Keur Martijn B, Beishuizen Albertus, van Bodegraven Adriaan A
Departments of Intensive Care and Gastroenterology, VU University Medical Center Amsterdam De Boelelaan 1117, 1081 HV Amsterdam The Netherlands.
F1000 Med Rep. 2010 Jan 27;2:7. doi: 10.3410/M2-7.
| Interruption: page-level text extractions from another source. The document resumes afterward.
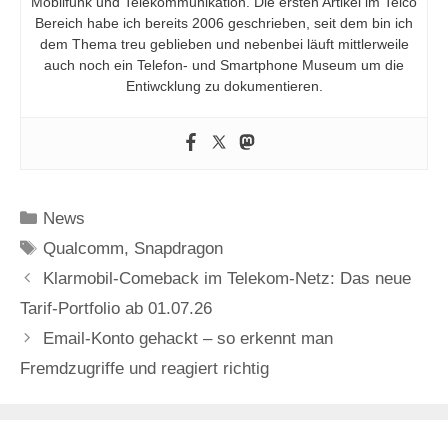
Mobilfunk und Telekommunikation. Die ersten Artikel im Telco
Bereich habe ich bereits 2006 geschrieben, seit dem bin ich
dem Thema treu geblieben und nebenbei läuft mittlerweile
auch noch ein Telefon- und Smartphone Museum um die
Entiwcklung zu dokumentieren.
Kategorien
News
Schlagwörter
Qualcomm
,
Snapdragon
Klarmobil-Comeback im Telekom-Netz: Das neue
Tarif-Portfolio ab 01.07.26
Email-Konto gehackt – so erkennt man
Fremdzugriffe und reagiert richtig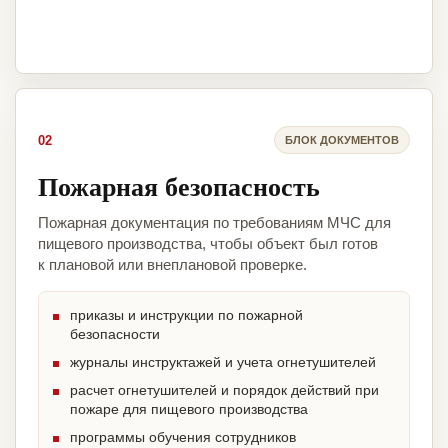
02
БЛОК ДОКУМЕНТОВ
Пожарная безопасность
Пожарная документация по требованиям МЧС для
пищевого производства, чтобы объект был готов
к плановой или внеплановой проверке.
приказы и инструкции по пожарной
безопасности
журналы инструктажей и учета огнетушителей
расчет огнетушителей и порядок действий при
пожаре для пищевого производства
программы обучения сотрудников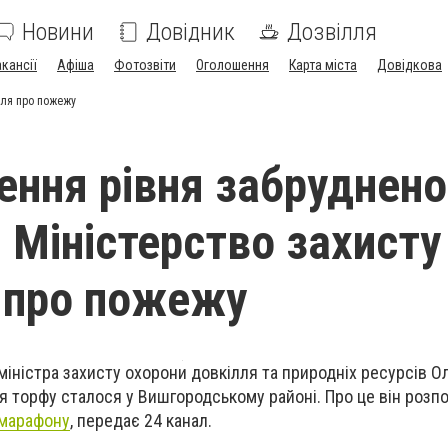
Новини
Довідник
Дозвілля
акансії
Афіша
Фотозвіти
Оголошення
Карта міста
Довідкова
лля про пожежу
ння рівня забрудненос
– Міністерство захисту
 про пожежу
міністра захисту охорони довкілля та природніх ресурсів 
я торфу сталося у Вишгородському районі. Про це він розпо
емарафону
, передає
24 канал
.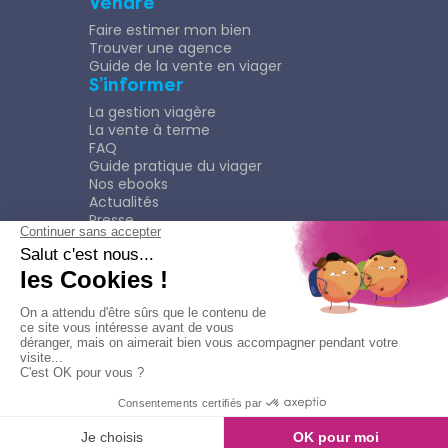
Vendre
Faire estimer mon bien
Trouver une agence
Guide de la vente en viager
S’informer
La gestion viagère
La vente à terme
FAQ
Guide pratique du viager
Nos ebooks
Actualités
Presse
Rejoindre le Réseau
Nous rejoindre
Plaquette
Confidentialité
Plan du site
Mentions légales
Politique de confidentialité
Contacter l'agence
Appeler l'agence
© Copyright 2026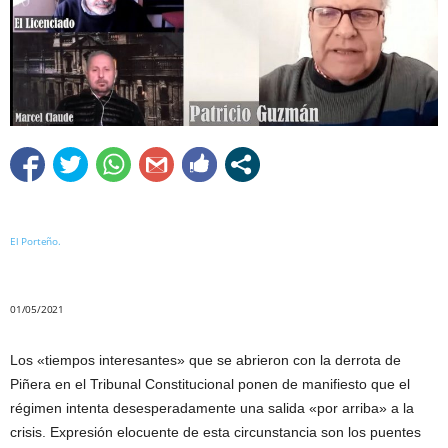
El Porteño.
01/05/2021
Los «tiempos interesantes» que se abrieron con la derrota de
Piñera en el Tribunal Constitucional ponen de manifiesto que el
régimen intenta desesperadamente una salida «por arriba» a la
crisis. Expresión elocuente de esta circunstancia son los puentes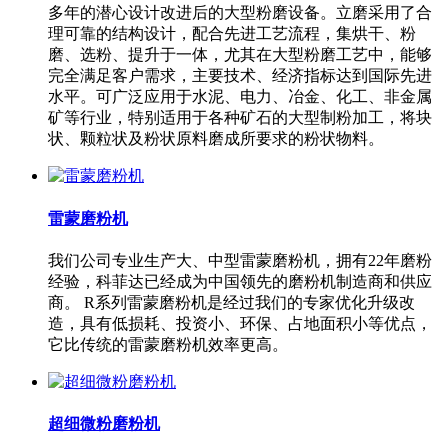
多年的潜心设计改进后的大型粉磨设备。立磨采用了合
理可靠的结构设计，配合先进工艺流程，集烘干、粉
磨、选粉、提升于一体，尤其在大型粉磨工艺中，能够
完全满足客户需求，主要技术、经济指标达到国际先进
水平。可广泛应用于水泥、电力、冶金、化工、非金属
矿等行业，特别适用于各种矿石的大型制粉加工，将块
状、颗粒状及粉状原料磨成所要求的粉状物料。
雷蒙磨粉机
我们公司专业生产大、中型雷蒙磨粉机，拥有22年磨粉
经验，科菲达已经成为中国领先的磨粉机制造商和供应
商。 R系列雷蒙磨粉机是经过我们的专家优化升级改
造，具有低损耗、投资小、环保、占地面积小等优点，
它比传统的雷蒙磨粉机效率更高。
超细微粉磨粉机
Malabsorption as a result of decreased intestinal function is a frequently occurring problem in intensive care units. Small bowel dysfunction may lead to malnutrition and may predispose patients to infectious complications (sepsis) and may be linked to increased hospitalization duration, morbidity and mortality. There are several small bowel function tests, such as faecal fat excretion and sugar absorption tests, but data specifically applicable to the intensive care setting are limited. Moreover, there are multiple confounders such as altered intestinal permeability, changed transit time and renal dysfunction. A more specific test, fasting plasma citrulline concentration, has poor test characteristics for detection of decreased intestinal function in patients with dysfunctional enterocytes. Therefore, a citrulline generation test was recently developed in order to measure the conversion of glutamine (administered either enterally or intravenously) into citrulline. This conversion takes place exclusively in a properly functioning enterocyte; therefore, citrulline generation upon glutamine stimulation may be a promising biomarker for assessment of the small bowel function.
由于肠道功能下降导致的吸收不良是重症监护病房中经常出现的问题。小肠功能障碍可能导致营养不良,并可能使患者易发生感染性并发症(脓毒症),还可能与住院时间延长、发病率和死亡率增加有关。有几种小肠功能测试,如粪便脂肪排泄和糖吸收测试,但专门适用于重症监护环境的数据有限。此外,还存在多种混杂因素,如肠道通透性改变、转运时间变化和肾功能障碍。一种更具特异性的测试——空腹血浆瓜氨酸浓度,在检测肠细胞功能障碍患者的肠道功能下降方面测试特征不佳。因此,最近开发了一种瓜氨酸生成测试,以测量谷氨酰胺(经肠内或静脉给药)转化为瓜氨酸的情况。这种转化仅在功能正常的肠细胞中发生;因此,谷氨酰胺刺激后瓜氨酸的生成可能是评估小肠功能的一个有前景的生物标志物。